Holophonic test: Someone's shaking a box of matches not only to your left and right, but up and down, behind you and in front of you...

Now they're cutting your hair...

...now they're blow-drying it...

Science gone too far?!?

Thursday, March 30, 2006

A-WHOOPIN', A-HOLLERIN' AND A-EEPHIN'

A reader asked if I had any "eefing" records after becoming intrigued by this wonderful NPR story that aired a couple of weeks ago. 'Deed I do, from an old vinyl album I got out of the library 10 years or so ago and taped called "I'm On My Journey Home." It's one of the strangest folk music collections I've ever encountered, and eephing, a vocal style that vaguely resembles a hillbilly form of human-beatboxing, is only part of it.

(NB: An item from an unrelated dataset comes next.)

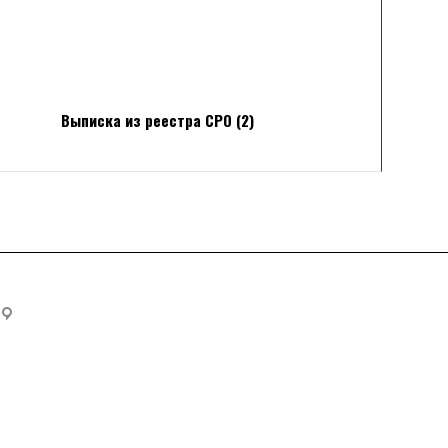
Выписка из реестра СРО (2)
198097, Россия, г. Санкт-Петербург, пр. Стачек, д. 47А, "БЦ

Has anyone made an eephing record in last 40 years? It may be, as the NPR story suggests, a lost art.

Jimmy Riddle: Eephing
Joe Perkins with Jimmy Riddle: Little Eephin' Annie - taken from the NPR story; this record actually charted in 1963

These other oddities from "I'm On My Journey Home" are vocal pieces that fall into the may-not-actually-be-music category, but are delightful nonethless:

Leonard Emanuel/"Red" Buck Estes -
"Hollerin'" & "Whoopin'"
Lindy Clear/Ben Rice - "Ringing The Pig"/"Spelling From The Old Blue-Back Speller"

Tuesday, January 24, 2006

AUCTION ROCK

What's the fastest, most energetic music you've ever heard? Ivo Papasov's Bulgarian wedding music? Napalm Death's speed-metal? Yeah, well then you've never heard that pride of American folklore, the auctioneer. Technically, he's not a musician or singer - he has a job to do, and that's sell things at an auction. A real auction, not this eBay jazz. And we're not talking snooty silent city auctions either. Country auctioneers that sell produce, farm equipment, family estates, or, in today's case, livestock. I attended one auction in rural Colorado that sold anything that wasn't bolted down. The guy I saw there was good, but today we're celebrating the champs - the winners of the Livestock Marketing Association's annual World Livestock Auctioneer Championship. You can buy CDs and DVDs of entire shows, or just listen to mp3s of champs like 1964's

Cecil Ward - If you think this guy's insane, brace yourself for 2000's

Max Olvera - All acapella performances. Who's up for doing a remix?